As we get older we forget the joys of just being able to experience an environment, big or small, and just explore. The answer to most questions can be presented far too easily with a lazy click of a mouse. Therefore it is essential that even in this modern, technology and concrete filled world that we let children immerse and discover.
In light of this I decided to use a lesson on ‘materials and their properties’, with my 30 year 1s, as a perfect opportunity to let the children explore their environment and ‘work scientifically’.
This lesson relied heavily on 2 resources: 1. egg boxes 2. whatever mother nature provides in the local field/wood/park. After an introduction on materials and their properties; how do our clothes feel? Etc., children were given an egg box in chosen mixed ability pairs. In each section of this egg box was a label of a different material property, using language they will have used in the intro. E.g. Soft, hard, rough, smooth and spikey!

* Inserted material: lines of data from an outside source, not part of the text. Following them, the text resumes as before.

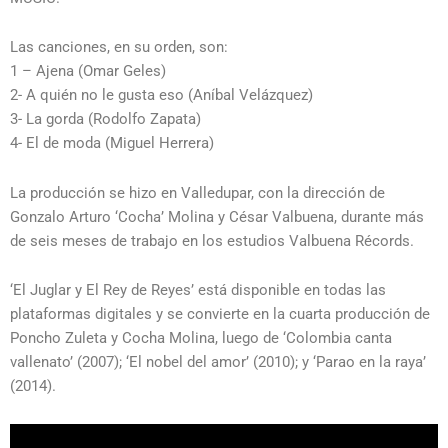
Las canciones, en su orden, son:
1 – Ajena (Omar Geles)
2- A quién no le gusta eso (Aníbal Velázquez)
3- La gorda (Rodolfo Zapata)
4- El de moda (Miguel Herrera)
La producción se hizo en Valledupar, con la dirección de
Gonzalo Arturo ‘Cocha’ Molina y César Valbuena, durante más
de seis meses de trabajo en los estudios Valbuena Récords.
‘El Juglar y El Rey de Reyes’ está disponible en todas las
plataformas digitales y se convierte en la cuarta producción de
Poncho Zuleta y Cocha Molina, luego de ‘Colombia canta
vallenato’ (2007); ‘El nobel del amor’ (2010); y ‘Parao en la raya’
(2014).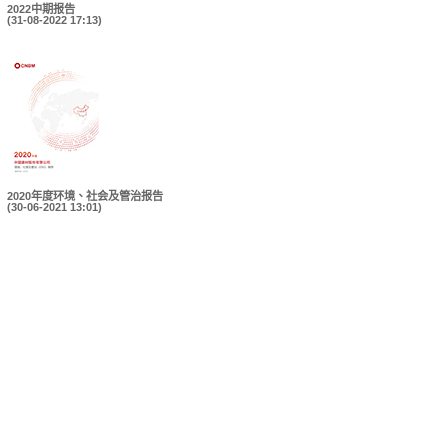
2022中期报告
(31-08-2022 17:13)
2020年度环境、社会及管治报告
(30-06-2021 13:01)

I then took the children to the school’s small tree covered area, asked them to find things to go in the different sections and just let them go and explore!
The children were completely engaged! So much so that when one or two of them slipped down the bank you did not hear the crying that you would expect, instead they just got up, dusted the mud off, and carried on. The variety of things that the children found amazed me. Smooth chestnuts, their spikey shells, soft flowers, hard wood, grass, stones, moss and much more.
Once back in the classroom this variety of materials and the children’s enthusiasm made for a fascinating discussion. We were able to ask why? Why is the wood hard? Why does the flower need to be soft? Why is the chestnut’s shell spikey?
I can honestly say I think this is one of my favourite lessons I have ever taught. The next day I taught it to the other year 1 class who seemed to enjoy it just as much.
Working in a non classroom environment allows you to see your children in a completely different light and could just be the moment where the one child who cant stand a pencil and paper, absolutely blossoms.